Exercise instructions:
Show every line below where "LIỆU" can be found.

Items from a data source:
# # # #

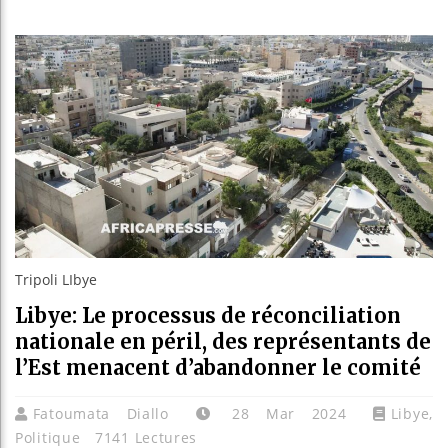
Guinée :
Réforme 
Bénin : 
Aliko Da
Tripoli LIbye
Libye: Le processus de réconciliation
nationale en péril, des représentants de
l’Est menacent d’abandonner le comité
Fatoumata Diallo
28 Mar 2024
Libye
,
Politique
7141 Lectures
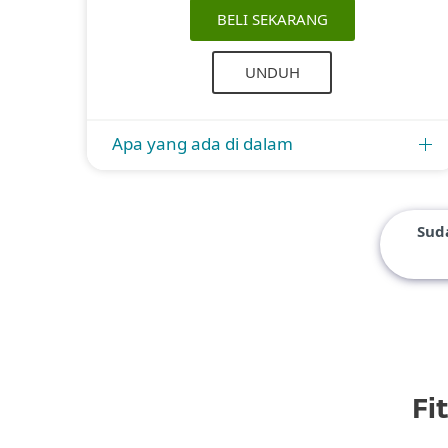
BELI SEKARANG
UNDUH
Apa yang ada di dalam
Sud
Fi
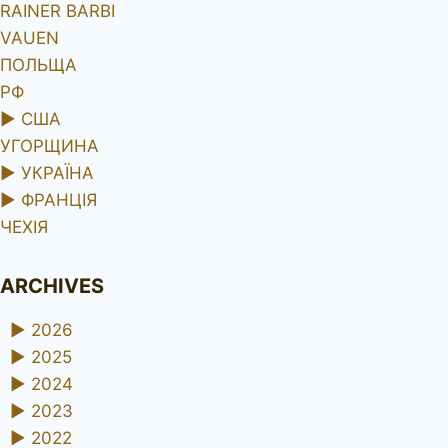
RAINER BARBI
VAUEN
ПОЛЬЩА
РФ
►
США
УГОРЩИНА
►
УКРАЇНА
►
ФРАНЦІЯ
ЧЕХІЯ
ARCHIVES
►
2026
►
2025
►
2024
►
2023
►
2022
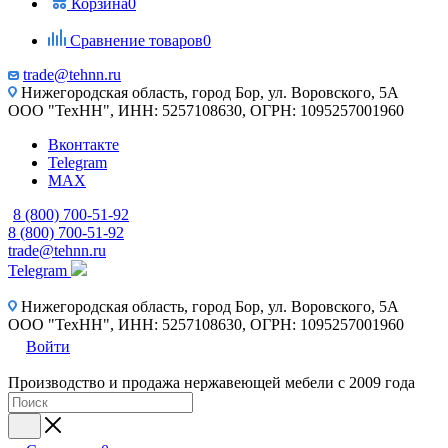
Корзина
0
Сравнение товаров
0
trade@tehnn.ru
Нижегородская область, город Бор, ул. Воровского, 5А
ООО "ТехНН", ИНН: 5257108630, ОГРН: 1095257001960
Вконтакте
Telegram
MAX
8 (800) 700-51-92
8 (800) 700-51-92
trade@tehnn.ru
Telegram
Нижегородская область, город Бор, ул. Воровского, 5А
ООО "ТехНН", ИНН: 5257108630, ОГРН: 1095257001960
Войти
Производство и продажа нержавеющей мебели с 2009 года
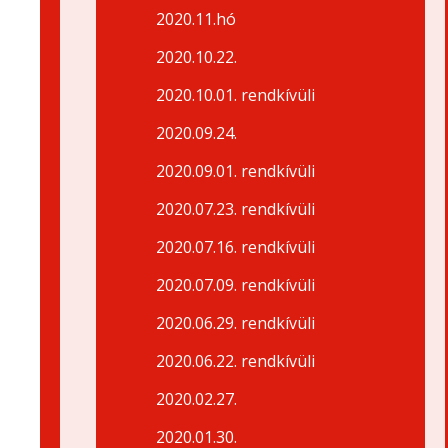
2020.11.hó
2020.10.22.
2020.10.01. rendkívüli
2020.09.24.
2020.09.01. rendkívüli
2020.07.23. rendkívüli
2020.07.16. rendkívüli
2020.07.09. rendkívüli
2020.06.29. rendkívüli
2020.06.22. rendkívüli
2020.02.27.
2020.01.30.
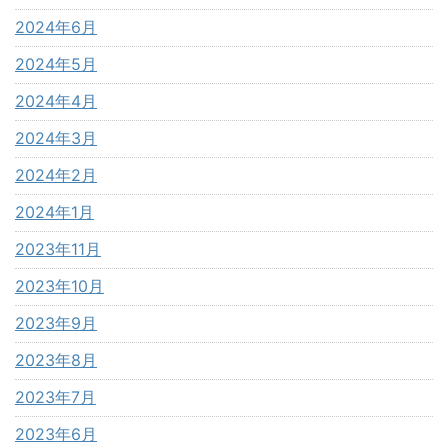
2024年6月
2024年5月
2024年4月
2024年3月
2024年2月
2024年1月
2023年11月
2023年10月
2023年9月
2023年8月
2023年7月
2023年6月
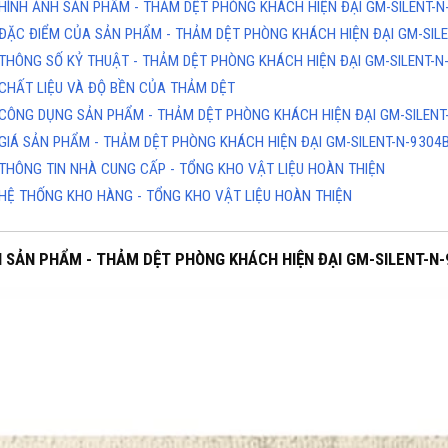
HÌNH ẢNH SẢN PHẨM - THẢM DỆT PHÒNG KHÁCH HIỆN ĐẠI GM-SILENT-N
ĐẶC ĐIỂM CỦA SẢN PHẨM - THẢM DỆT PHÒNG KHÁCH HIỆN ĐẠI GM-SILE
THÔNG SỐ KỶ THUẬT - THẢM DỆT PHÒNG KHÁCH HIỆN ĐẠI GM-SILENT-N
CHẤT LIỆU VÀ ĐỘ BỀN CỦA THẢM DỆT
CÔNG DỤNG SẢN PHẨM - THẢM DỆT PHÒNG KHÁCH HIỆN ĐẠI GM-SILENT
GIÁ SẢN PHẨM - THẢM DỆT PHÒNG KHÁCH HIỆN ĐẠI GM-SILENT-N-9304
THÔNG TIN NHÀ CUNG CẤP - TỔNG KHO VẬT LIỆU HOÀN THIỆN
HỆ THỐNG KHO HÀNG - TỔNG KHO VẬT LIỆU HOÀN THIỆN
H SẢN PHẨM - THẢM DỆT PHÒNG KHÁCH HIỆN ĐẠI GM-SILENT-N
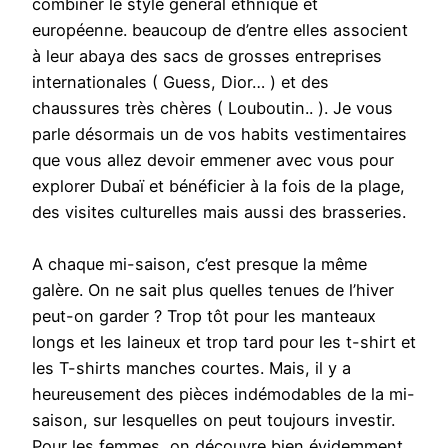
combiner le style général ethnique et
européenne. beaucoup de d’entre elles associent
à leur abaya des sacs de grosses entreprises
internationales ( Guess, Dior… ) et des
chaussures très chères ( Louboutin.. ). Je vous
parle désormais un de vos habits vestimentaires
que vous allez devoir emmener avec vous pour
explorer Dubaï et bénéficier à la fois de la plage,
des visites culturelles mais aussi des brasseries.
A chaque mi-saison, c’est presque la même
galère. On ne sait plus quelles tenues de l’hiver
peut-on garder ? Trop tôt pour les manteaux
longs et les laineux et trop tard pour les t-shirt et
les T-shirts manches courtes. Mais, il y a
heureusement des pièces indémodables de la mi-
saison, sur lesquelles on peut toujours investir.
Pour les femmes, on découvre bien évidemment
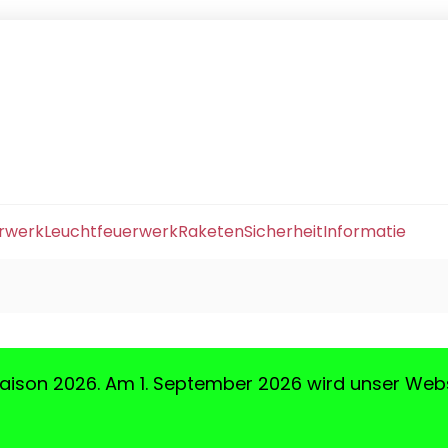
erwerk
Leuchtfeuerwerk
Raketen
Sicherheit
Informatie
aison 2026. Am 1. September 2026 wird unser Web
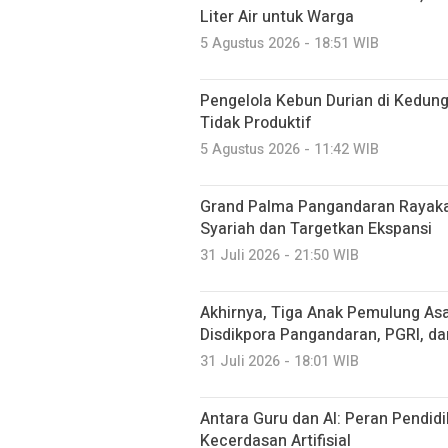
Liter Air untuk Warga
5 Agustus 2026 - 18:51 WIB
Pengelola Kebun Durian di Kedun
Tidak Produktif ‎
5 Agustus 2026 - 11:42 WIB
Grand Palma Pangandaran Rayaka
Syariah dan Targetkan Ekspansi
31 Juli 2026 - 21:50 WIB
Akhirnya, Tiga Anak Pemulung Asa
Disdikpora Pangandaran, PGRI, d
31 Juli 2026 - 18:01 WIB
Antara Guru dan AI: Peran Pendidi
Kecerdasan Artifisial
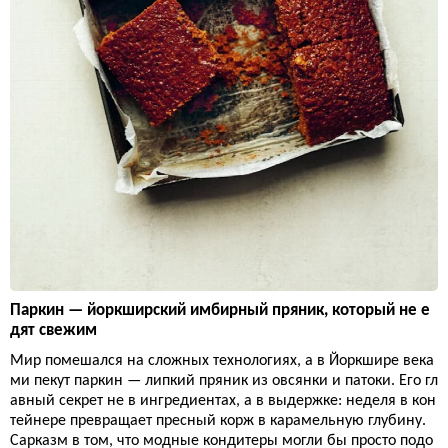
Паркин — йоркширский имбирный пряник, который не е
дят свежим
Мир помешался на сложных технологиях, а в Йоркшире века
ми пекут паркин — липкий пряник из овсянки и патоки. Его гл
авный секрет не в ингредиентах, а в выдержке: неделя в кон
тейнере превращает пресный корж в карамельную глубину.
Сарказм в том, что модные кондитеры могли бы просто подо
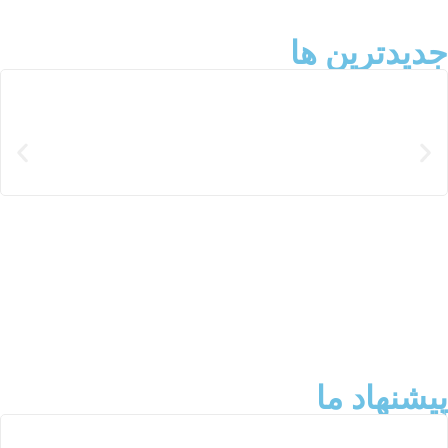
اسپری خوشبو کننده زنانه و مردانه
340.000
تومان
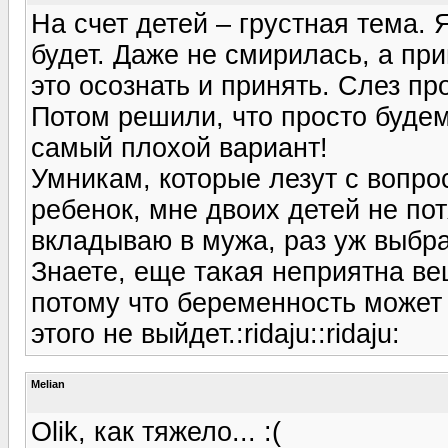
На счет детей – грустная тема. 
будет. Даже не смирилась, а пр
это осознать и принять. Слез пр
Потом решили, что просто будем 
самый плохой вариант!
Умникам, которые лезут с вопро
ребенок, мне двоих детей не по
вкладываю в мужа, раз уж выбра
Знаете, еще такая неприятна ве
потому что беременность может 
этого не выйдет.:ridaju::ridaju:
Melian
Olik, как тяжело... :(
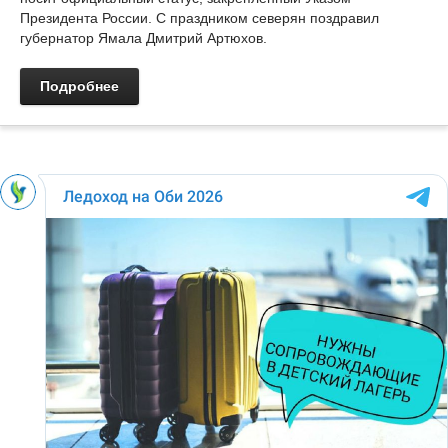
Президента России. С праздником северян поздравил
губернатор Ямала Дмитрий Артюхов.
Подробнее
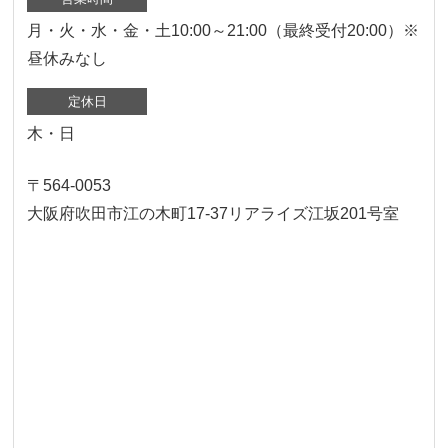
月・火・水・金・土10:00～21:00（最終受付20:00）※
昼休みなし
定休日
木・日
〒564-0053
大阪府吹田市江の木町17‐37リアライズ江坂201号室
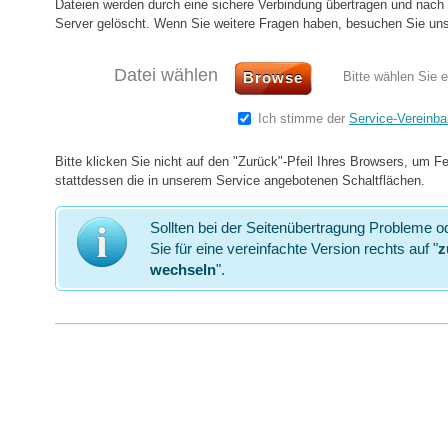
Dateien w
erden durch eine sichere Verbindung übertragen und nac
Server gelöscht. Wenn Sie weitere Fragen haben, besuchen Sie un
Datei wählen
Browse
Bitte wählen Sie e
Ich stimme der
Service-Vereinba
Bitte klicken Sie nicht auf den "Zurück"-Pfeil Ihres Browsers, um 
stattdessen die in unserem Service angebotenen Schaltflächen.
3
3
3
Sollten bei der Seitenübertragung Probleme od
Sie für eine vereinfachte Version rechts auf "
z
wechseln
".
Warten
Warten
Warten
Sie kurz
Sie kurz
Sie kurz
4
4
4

# # # #

Reply:
CHẤT LIỆU VÀ ĐỘ BỀN CỦA THẢM DỆT
THÔNG TIN NHÀ CUNG CẤP - TỔNG KHO VẬT LIỆU HOÀN THIỆN
HỆ THỐNG KHO HÀNG - TỔNG KHO VẬT LIỆU HOÀN THIỆN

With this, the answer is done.